**** Exercise input ****

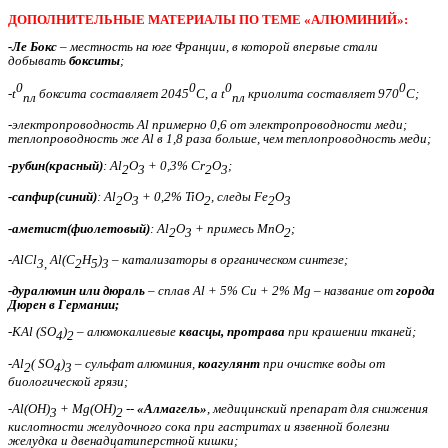
ДОПОЛНИТЕЛЬНЫЕ МАТЕРИАЛЫ ПО ТЕМЕ «АЛЮМИНИЙ»:
-Ле Бокс
– местность на юге Франции, в которой впервые стали
добывать
бокситы
;
0
0
0
0
-t
боксита составляет 2045
С, а t
криолита составляет 970
С;
пл
пл
-электропроводность Al примерно 0,6 от электропроводности меди;
теплопроводность же Al в 1,8 раза больше, чем теплопроводность меди;
-рубин(красный)
: Al
O
+ 0,3% Cr
O
;
2
3
2
3
-сапфир(синий)
: Al
O
+ 0,2% TiO
, следы Fe
O
2
3
2
2
3
-аметист(фиолетовый)
: Al
O
+ примесь MnO
;
2
3
2
-AlCl
Al(C
H
)
– катализаторы в органическом синтезе;
3,
2
5
3
-дуралюмин или дюраль
– сплав Al + 5% Cu + 2% Mg – название от
города
Дюрен в Германии;
-KAl (SO
)
– алюмокалиевые
квасцы, протрава
при крашении тканей;
4
2
-Al
( SO
)
– сульфат алюминия,
коагулянт
при очистке воды от
2
4
3
биологической грязи;
-Al(OH)
+ Mg(OH)
--
«Алмагель»
, медицинский препарат для снижения
3
2
кислотности желудочного сока при гастритах и язвенной болезни
желудка и двенадцатиперстной кишки;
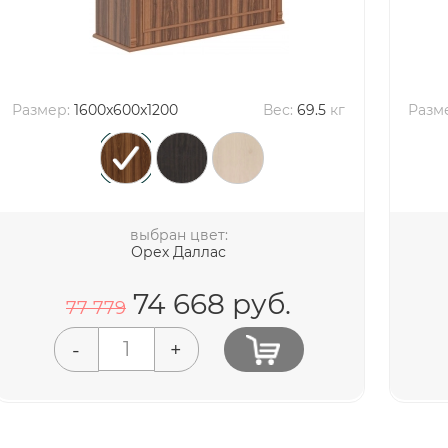
Размер:
1600x600x1200
Вес:
69.5
кг
Разм
выбран цвет:
Орех Даллас
74 668
руб.
77 779
-
+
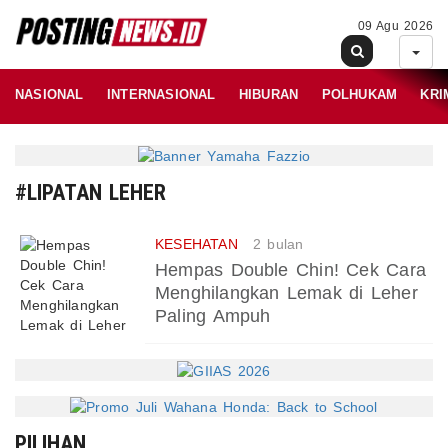
09 Agu 2026
NASIONAL
INTERNASIONAL
HIBURAN
POLHUKAM
KRI
#LIPATAN LEHER
KESEHATAN
2 bulan
Hempas Double Chin! Cek Cara
Menghilangkan Lemak di Leher
Paling Ampuh
PILIHAN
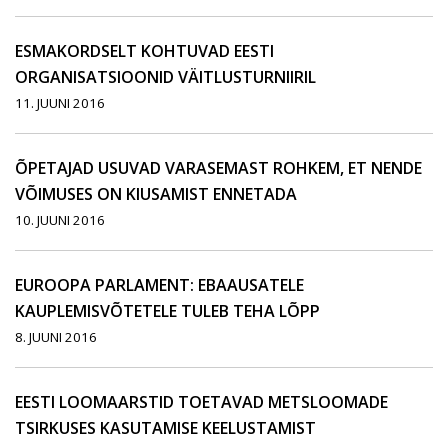
ESMAKORDSELT KOHTUVAD EESTI
ORGANISATSIOONID VÄITLUSTURNIIRIL
11. JUUNI 2016
ÕPETAJAD USUVAD VARASEMAST ROHKEM, ET NENDE
VÕIMUSES ON KIUSAMIST ENNETADA
10. JUUNI 2016
EUROOPA PARLAMENT: EBAAUSATELE
KAUPLEMISVÕTETELE TULEB TEHA LÕPP
8. JUUNI 2016
EESTI LOOMAARSTID TOETAVAD METSLOOMADE
TSIRKUSES KASUTAMISE KEELUSTAMIST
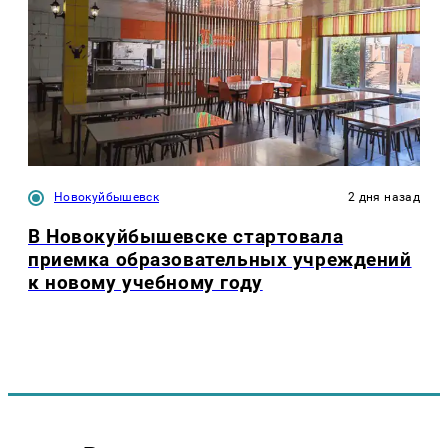
Новокуйбышевск
2 дня назад
В Новокуйбышевске стартовала
приемка образовательных учреждений
к новому учебному году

****

* [The task]:
Give back the full listing exactly, with pictures dropped.

* [Result of the task]:
ДОПОЛНИТЕЛЬНЫЕ МАТЕРИАЛЫ ПО ТЕМЕ «АЛЮМИНИЙ»:
-Ле Бокс
– местность на юге Франции, в которой впервые стали
добывать
бокситы
;
0
0
0
0
-t
боксита составляет 2045
С, а t
криолита составляет 970
С;
пл
пл
-электропроводность Al примерно 0,6 от электропроводности меди;
теплопроводность же Al в 1,8 раза больше, чем теплопроводность меди;
-рубин(красный)
: Al
O
+ 0,3% Cr
O
;
2
3
2
3
-сапфир(синий)
: Al
O
+ 0,2% TiO
, следы Fe
O
2
3
2
2
3
-аметист(фиолетовый)
: Al
O
+ примесь MnO
;
2
3
2
-AlCl
Al(C
H
)
– катализаторы в органическом синтезе;
3,
2
5
3
-дуралюмин или дюраль
– сплав Al + 5% Cu + 2% Mg – название от
города
Дюрен в Германии;
-KAl (SO
)
– алюмокалиевые
квасцы, протрава
при крашении тканей;
4
2
-Al
( SO
)
– сульфат алюминия,
коагулянт
при очистке воды от
2
4
3
биологической грязи;
-Al(OH)
+ Mg(OH)
--
«Алмагель»
, медицинский препарат для снижения
3
2
кислотности желудочного сока при гастритах и язвенной болезни
желудка и двенадцатиперстной кишки;
Размер:
1600x600x1200
Вес:
69.5
кг
Разм
выбран цвет:
Орех Даллас
74 668
руб.
77 779
-
+
09 Agu 2026
NASIONAL
INTERNASIONAL
HIBURAN
POLHUKAM
KRI
#LIPATAN LEHER
KESEHATAN
2 bulan
Hempas Double Chin! Cek Cara
Menghilangkan Lemak di Leher
Paling Ampuh
PILIHAN
ESMAKORDSELT KOHTUVAD EESTI
ORGANISATSIOONID VÄITLUSTURNIIRIL
11. JUUNI 2016
ÕPETAJAD USUVAD VARASEMAST ROHKEM, ET NENDE
VÕIMUSES ON KIUSAMIST ENNETADA
10. JUUNI 2016
EUROOPA PARLAMENT: EBAAUSATELE
KAUPLEMISVÕTETELE TULEB TEHA LÕPP
8. JUUNI 2016
EESTI LOOMAARSTID TOETAVAD METSLOOMADE
TSIRKUSES KASUTAMISE KEELUSTAMIST
Новокуйбышевск
2 дня назад
В Новокуйбышевске стартовала
приемка образовательных учреждений
к новому учебному году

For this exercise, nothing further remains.